[Page-level text extractions]
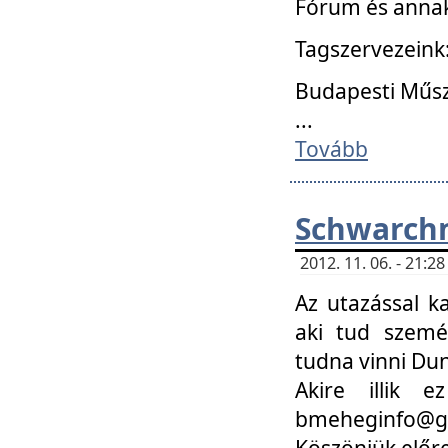
Fórum és annak
Tagszervezeink
Budapesti Műs
...
Tovább
Schwarchm
2012. 11. 06. - 21:
Az utazással k
aki tud szemé
tudna vinni Du
Akire illik 
bmeheginfo@gma
Köszönjük előre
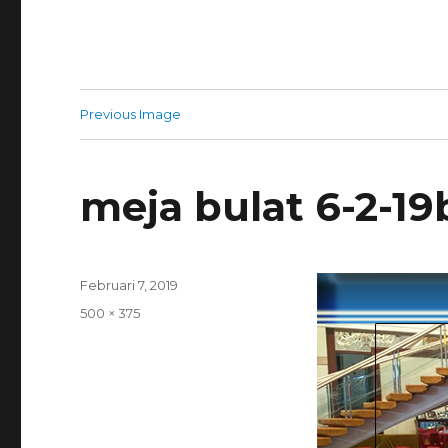
Previous Image
meja bulat 6-2-19
Posted
Februari 7, 2019
on
Full
500 × 375
size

• _ACTIVITY_
Give back exactly, and only, the lines from the one holding "Köszönjük előre" through the last line of the entries, with every picture omitted.

• _SOLUTION FOR THIS PROBLEM_
Köszönjük előre
Previous Image
meja bulat 6-2-19
Posted
Februari 7, 2019
on
Full
500 × 375
size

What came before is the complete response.